Joseph Kabila en Chine .
Par INDYMEDIA
Le Président de la République démocratique du Congo est arrivé en Chine quelques heures après que son Premier ministre Antoine Gizenga ait quitté ce pays. Depuis l'avènement au pouvoir du tendem Kabila-Gizenga, la Chine joue un rôle de moteur économique du Congo, ce pays qui tente tant bien que mal de se reconstruire après les années Mobut et la guerre qui en a suivi.
Le chef de l'Etat congolais a assisté vendredi à la séance inaugurale de jeux
olympics à Pékin, aux côtés de 80 autres chefs d'EtatS et de gouvernements qui
séjournent actuellement en Chine dans le cadre de ces manifestations.
Au-delà de cette visite circonstantielle, la Chine et le Congo entretiennent
d'excellentes relations ces derniers temps.
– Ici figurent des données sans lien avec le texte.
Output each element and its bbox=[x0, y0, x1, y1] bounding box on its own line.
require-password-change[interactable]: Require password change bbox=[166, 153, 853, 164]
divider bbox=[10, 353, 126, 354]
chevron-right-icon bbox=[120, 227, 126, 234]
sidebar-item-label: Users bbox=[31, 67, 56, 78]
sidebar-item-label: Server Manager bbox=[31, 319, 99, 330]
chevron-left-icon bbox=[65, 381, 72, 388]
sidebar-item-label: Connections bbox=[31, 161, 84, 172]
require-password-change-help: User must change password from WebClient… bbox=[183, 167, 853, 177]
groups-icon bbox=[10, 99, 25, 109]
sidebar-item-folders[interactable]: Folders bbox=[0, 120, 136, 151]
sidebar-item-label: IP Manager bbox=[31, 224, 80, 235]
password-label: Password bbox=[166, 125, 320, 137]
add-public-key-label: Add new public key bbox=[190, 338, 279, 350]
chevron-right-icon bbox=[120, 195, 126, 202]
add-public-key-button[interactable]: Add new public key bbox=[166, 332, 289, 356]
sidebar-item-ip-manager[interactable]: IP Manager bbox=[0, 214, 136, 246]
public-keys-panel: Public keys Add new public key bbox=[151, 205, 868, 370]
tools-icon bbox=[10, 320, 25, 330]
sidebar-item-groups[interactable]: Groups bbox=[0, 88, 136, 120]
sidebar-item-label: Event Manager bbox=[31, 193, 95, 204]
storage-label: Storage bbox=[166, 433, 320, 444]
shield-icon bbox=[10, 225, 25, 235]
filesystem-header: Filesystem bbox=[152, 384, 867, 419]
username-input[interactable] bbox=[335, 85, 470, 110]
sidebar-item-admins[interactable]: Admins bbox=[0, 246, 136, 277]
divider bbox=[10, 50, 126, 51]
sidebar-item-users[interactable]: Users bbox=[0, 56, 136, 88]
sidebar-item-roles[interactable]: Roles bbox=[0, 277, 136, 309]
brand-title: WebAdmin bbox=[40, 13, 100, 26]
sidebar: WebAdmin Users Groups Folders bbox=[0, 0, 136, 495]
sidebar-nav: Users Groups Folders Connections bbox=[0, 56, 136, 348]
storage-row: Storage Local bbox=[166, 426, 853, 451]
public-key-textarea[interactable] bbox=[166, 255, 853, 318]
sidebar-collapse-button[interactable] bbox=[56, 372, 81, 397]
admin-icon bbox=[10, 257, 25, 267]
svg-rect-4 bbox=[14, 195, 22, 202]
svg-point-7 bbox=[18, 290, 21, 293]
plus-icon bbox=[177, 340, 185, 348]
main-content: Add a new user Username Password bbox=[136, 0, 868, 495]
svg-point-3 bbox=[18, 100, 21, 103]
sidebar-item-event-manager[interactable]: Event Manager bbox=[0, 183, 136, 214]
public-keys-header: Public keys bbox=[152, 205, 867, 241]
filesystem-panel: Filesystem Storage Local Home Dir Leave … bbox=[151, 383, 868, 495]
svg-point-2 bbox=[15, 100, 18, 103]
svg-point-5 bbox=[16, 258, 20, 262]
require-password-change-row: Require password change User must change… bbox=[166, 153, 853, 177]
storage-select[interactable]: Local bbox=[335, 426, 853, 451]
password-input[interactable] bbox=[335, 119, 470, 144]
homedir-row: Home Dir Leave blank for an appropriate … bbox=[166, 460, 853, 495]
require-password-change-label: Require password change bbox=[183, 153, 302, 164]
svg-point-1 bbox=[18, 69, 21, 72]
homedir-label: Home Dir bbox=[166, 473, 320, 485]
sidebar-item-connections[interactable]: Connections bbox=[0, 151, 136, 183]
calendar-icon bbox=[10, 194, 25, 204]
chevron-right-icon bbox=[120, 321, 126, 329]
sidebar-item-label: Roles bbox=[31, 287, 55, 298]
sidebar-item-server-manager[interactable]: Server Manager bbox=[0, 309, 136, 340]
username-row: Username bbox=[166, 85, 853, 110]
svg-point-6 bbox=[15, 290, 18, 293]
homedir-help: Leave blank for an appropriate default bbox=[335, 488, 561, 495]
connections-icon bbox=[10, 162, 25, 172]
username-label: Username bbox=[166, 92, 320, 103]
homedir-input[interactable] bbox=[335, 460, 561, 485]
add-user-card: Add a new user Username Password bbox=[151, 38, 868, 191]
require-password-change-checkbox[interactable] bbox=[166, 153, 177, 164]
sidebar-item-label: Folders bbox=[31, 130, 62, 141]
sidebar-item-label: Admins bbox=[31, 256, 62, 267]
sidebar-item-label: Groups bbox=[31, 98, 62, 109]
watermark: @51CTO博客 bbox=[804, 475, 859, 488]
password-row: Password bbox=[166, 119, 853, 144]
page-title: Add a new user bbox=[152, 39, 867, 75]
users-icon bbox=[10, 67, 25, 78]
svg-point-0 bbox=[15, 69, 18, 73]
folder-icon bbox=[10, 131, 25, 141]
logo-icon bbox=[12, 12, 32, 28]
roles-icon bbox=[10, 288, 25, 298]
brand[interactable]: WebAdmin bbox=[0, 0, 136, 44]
Depuis l'avènement au pouvoir de la
coalition PPRD-PALU, partis politiques dirigés respectivement par Kabila et
Gizenga vainqueurs des élections démocratiques de décembre 2006, la Chine joue
le rôle de moteur économique du Congo.
Le Premier ministre Gizenga revient des vacances à Beijing, en Chine, à la
tête d'une délégation forte de 25 personnes dont son principal conseiller, M.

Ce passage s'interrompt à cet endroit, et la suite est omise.